CODEWITHSUNDEEP
javaregexstringpattern-matching
Bharath Reddy
Bharath Reddy

Reputation: 381

Parse string using Java Regex Pattern?

I have the below java string in the below format.

String s = "City: [name:NYK][distance:1100] [name:CLT][distance:2300] [name:KTY][distance:3540] Price:"

Using the java.util.regex package matter and pattern classes I have to get the output string int the following format:

Output: [NYK:1100][CLT:2300][KTY:3540]

Can you suggest a RegEx pattern which can help me get the above output format?

Upvotes: 10

Views: 36426

Answers (2)

Wiktor Stribiżew
Wiktor Stribiżew

Reputation: 627607

If the format of the string is fixed, and you always have just 3 [...] groups inside to deal with, you may define a block that matches [name:...] and captures the 2 parts into separate groups and use a quite simple code with .replaceAll:

String s = "City: [name:NYK][distance:1100] [name:CLT][distance:2300] [name:KTY][distance:3540] Price:";
String matchingBlock = "\\s*\\[name:([A-Z]+)]\\[distance:(\\d+)]";
String res = s.replaceAll(String.format(".*%1$s%1$s%1$s.*", matchingBlock), 
    "[$1:$2][$3:$4][$5:$6]");
System.out.println(res); // [NYK:1100][CLT:2300][KTY:3540]

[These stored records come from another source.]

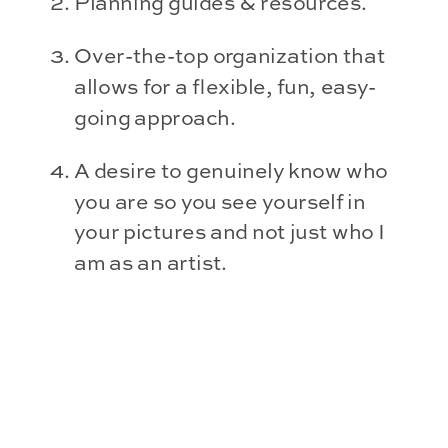
Planning guides & resources.
Over-the-top organization that 
allows for a flexible, fun, easy-
going approach.
A desire to genuinely know who 
you are so you see yourself in 
your pictures and not just who I 
am as an artist.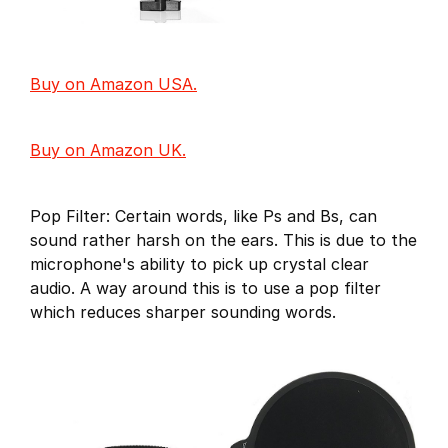
Buy on Amazon USA.
Buy on Amazon UK.
Pop Filter: Certain words, like Ps and Bs, can
sound rather harsh on the ears. This is due to the
microphone's ability to pick up crystal clear
audio. A way around this is to use a pop filter
which reduces sharper sounding words.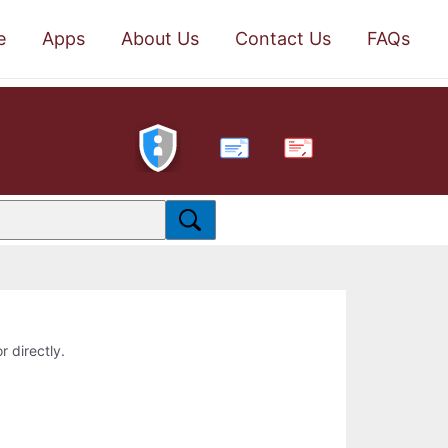
e
Apps
About Us
Contact Us
FAQs
PDF
r directly.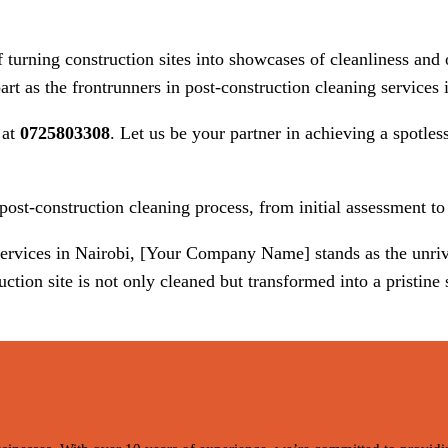
rning construction sites into showcases of cleanliness and o
rt as the frontrunners in post-construction cleaning services 
 at
0725803308
. Let us be your partner in achieving a spotles
st-construction cleaning process, from initial assessment to 
 services in Nairobi, [Your Company Name] stands as the unr
tion site is not only cleaned but transformed into a pristine s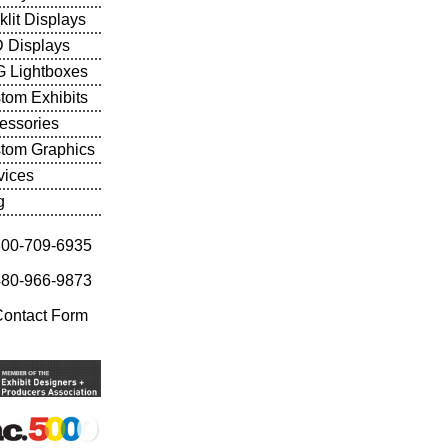
klit Displays
 Displays
 Lightboxes
tom Exhibits
essories
tom Graphics
vices
g
800-709-6935
480-966-9873
Contact Form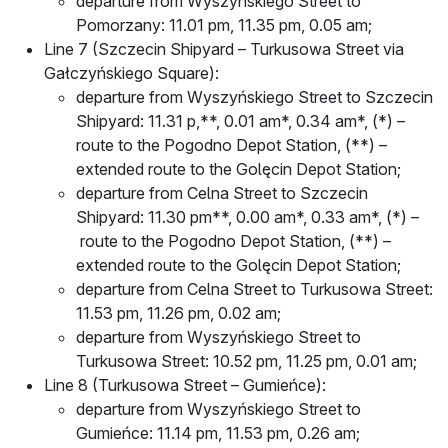
departure from Wyszyńskiego Street to
Pomorzany: 11.01 pm, 11.35 pm, 0.05 am;
Line 7 (Szczecin Shipyard – Turkusowa Street via
Gałczyńskiego Square):
departure from Wyszyńskiego Street to Szczecin
Shipyard: 11.31 p,**, 0.01 am*, 0.34 am*, (*) –
route to the Pogodno Depot Station, (**) –
extended route to the Golęcin Depot Station;
departure from Celna Street to Szczecin
Shipyard: 11.30 pm**, 0.00 am*, 0.33 am*, (*) –
route to the Pogodno Depot Station, (**) –
extended route to the Golęcin Depot Station;
departure from Celna Street to Turkusowa Street:
11.53 pm, 11.26 pm, 0.02 am;
departure from Wyszyńskiego Street to
Turkusowa Street: 10.52 pm, 11.25 pm, 0.01 am;
Line 8 (Turkusowa Street – Gumieńce):
departure from Wyszyńskiego Street to
Gumieńce: 11.14 pm, 11.53 pm, 0.26 am;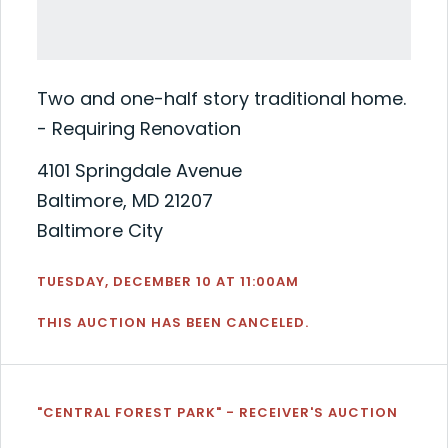
Two and one-half story traditional home.
- Requiring Renovation
4101 Springdale Avenue
Baltimore, MD 21207
Baltimore City
TUESDAY, DECEMBER 10 AT 11:00AM
THIS AUCTION HAS BEEN CANCELED.
"CENTRAL FOREST PARK" - RECEIVER'S AUCTION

See the Java demo and a regex demo.

The block pattern matches:

  • \\s* - 0+ whitespaces
  • \\[name: - a literal [name: substring
  • ([A-Z]+) - Group n capturing 1 or more uppercase ASCII chars (\\w+ can also be used)
  • ]\\[distance: - a literal ][distance: substring
  • (\\d+) - Group m capturing 1 or more digits
  • ] - a ] symbol.

In the .*%1$s%1$s%1$s.* pattern, the groups will have 1 to 6 IDs (referred to with $1 - $6 backreferences from the replacement pattern) and the leading and final .* will remove start and end of the string (add (?s) at the start of the pattern if the string can contain line breaks).

Upvotes: 4

Youcef LAIDANI
Youcef LAIDANI

Reputation: 60046

You can use this regex \[name:([A-Z]+)\]\[distance:(\d+)\] with Pattern like this :

String regex = "\\[name:([A-Z]+)\\]\\[distance:(\\d+)\\]";
Pattern pattern = Pattern.compile(regex);
Matcher matcher = pattern.matcher(s);

StringBuilder result = new StringBuilder();
while (matcher.find()) {                                                
    result.append("[");
    result.append(matcher.group(1));
    result.append(":");
    result.append(matcher.group(2));
    result.append("]");
}

System.out.println(result.toString());

Output

[NYK:1100][CLT:2300][KTY:3540]
  • regex demo
  • \[name:([A-Z]+)\]\[distance:(\d+)\] mean get two groups one the upper letters after the \[name:([A-Z]+)\] the second get the number after \[distance:(\d+)\]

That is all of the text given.